# Advice on where to stay le lavandou?



## moblee (Dec 31, 2006)

I realise this has probably been asked before  ,but we are thinking of going to this area at the end of July & wanted some ideas for cavaliere,le lavandou area, likely to be very busy could it be too difficult to find space ANYWHERE???
thanks.


----------



## bognormike (May 10, 2005)

Phil 

there's an aire at Cavaliere - private, basically a parking place right on the sea road. Not on the database, we stopped there for an hour or so.

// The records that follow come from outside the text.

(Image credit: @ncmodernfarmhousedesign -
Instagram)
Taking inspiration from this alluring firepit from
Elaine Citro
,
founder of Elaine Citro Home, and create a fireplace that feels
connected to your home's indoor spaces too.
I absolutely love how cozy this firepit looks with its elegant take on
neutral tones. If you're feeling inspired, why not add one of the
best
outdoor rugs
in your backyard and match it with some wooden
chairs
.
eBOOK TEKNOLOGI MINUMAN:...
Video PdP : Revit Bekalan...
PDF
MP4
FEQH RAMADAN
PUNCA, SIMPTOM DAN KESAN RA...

There are a few sites on the database, but very expensive that time of year :roll: . You may be lucky on the aires at Pampleonne beach, especially the Les Tamaris one - there's a municipal site behind it, but we didn't do anything apart from looking in there.


----------



## Vennwood (Feb 4, 2007)

All around Le Lavandou is an excellent area - they really encourage motorhomes to visit and use the various Aires - but only in winter. They discourage MH's from the town from April until end Oct and close off most if not all the Aires so you should really look at the campsites in the area. 
As Mike says there are several campsites in the area, though I don't remember any having beach direct access and it would be wise to book in advance for July/Aug. 
From memory as Mike also says, they are expensive. If you go a little further east towards St Tropez there are literally dozens of sites along the coast there but again busy this time of year. There are one or two that don't accept bookings so if you turn up there fairly early, say before lunch you may get in


----------



## teemyob (Nov 22, 2005)

*Aire*

Hello,

See here for the Cavaliere Aire €15 night.

Cavaliere Aire

Scroll down the page.

There has always been space when we have been, even July August.

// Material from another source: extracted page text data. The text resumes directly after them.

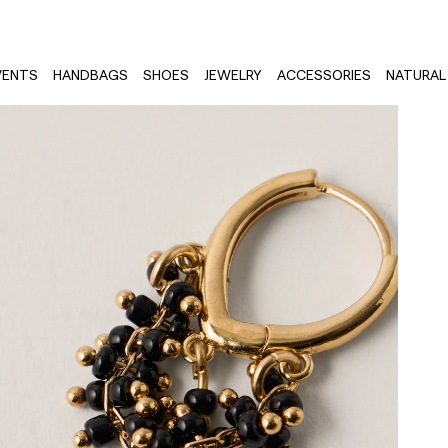
VENTS
HANDBAGS
SHOES
JEWELRY
ACCESSORIES
NATURAL 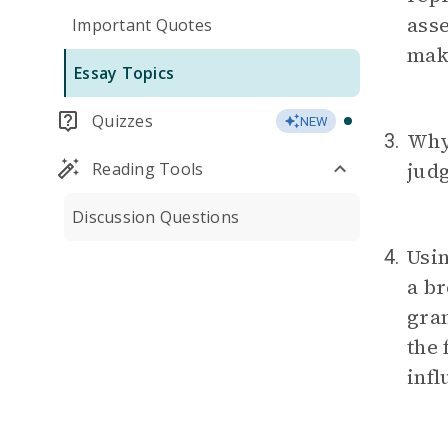
ass
Important Quotes
mak
Essay Topics
Quizzes
NEW
Why
3.
jud
Reading Tools
Discussion Questions
Usi
4.
a br
gra
the 
infl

There are campsites in Lavandou, pramousquier and Cavalaire-Sur-Mer.

Know the area well so if you get stuck, let me know.

Trev


----------



## autostratus (May 9, 2005)

Vennwood said:


> ................. I don't remember any having beach direct access and it would be wise to book in advance for July/Aug. .................


The next bay east from Le Lavandou is St Clair.
There is a campsite there with easy access to the beach along a path of about 100m.
St Clair is a lovely beach from which to swim.


----------



## moblee (Dec 31, 2006)

Thanks chaps 
We went to port grimaud a couple of years ago in the Espace stayed in a Caravan at La pinada (I think it was called)
Janet has friends who stay at st clair, at a campsite (100m up a grass road/footpath) to the beach like you said Autostratus & it is a Beautiful beach.We could try booking there but I prefer to turn up on spec.


----------



## teemyob (Nov 22, 2005)

*Swim Beach Campsite*



autostratus said:


> Vennwood said:
> 
> 
> > ................. I don't remember any having beach direct access and it would be wise to book in advance for July/Aug. .................
> ...


What is the name of the Campsite in St. Clair? Do you have a link?

Trev.


----------



## Vennwood (Feb 4, 2007)

*Re: Swim Beach Campsite*



teemyob said:


> What is the name of the Campsite in St. Clair? Do you have a link?
> 
> Trev.


Yes same here please.

We go down most years so it would be nice to have another string to the bow


----------



## Pusser (May 9, 2005)

http://www.camping-argentiere.com/ but not quite there but very near one of the two Cavaliers\Cavaliars whatever. Nice site under trees with clean loos and a really lovely pool and just out of mad tourist areas and yet it is 20 mins away from St Trop, probably about no more than 30 mins from Lavandou and nice markets in small town that has a brand new very nice le Clerc supermarket. Famous for its pipe making.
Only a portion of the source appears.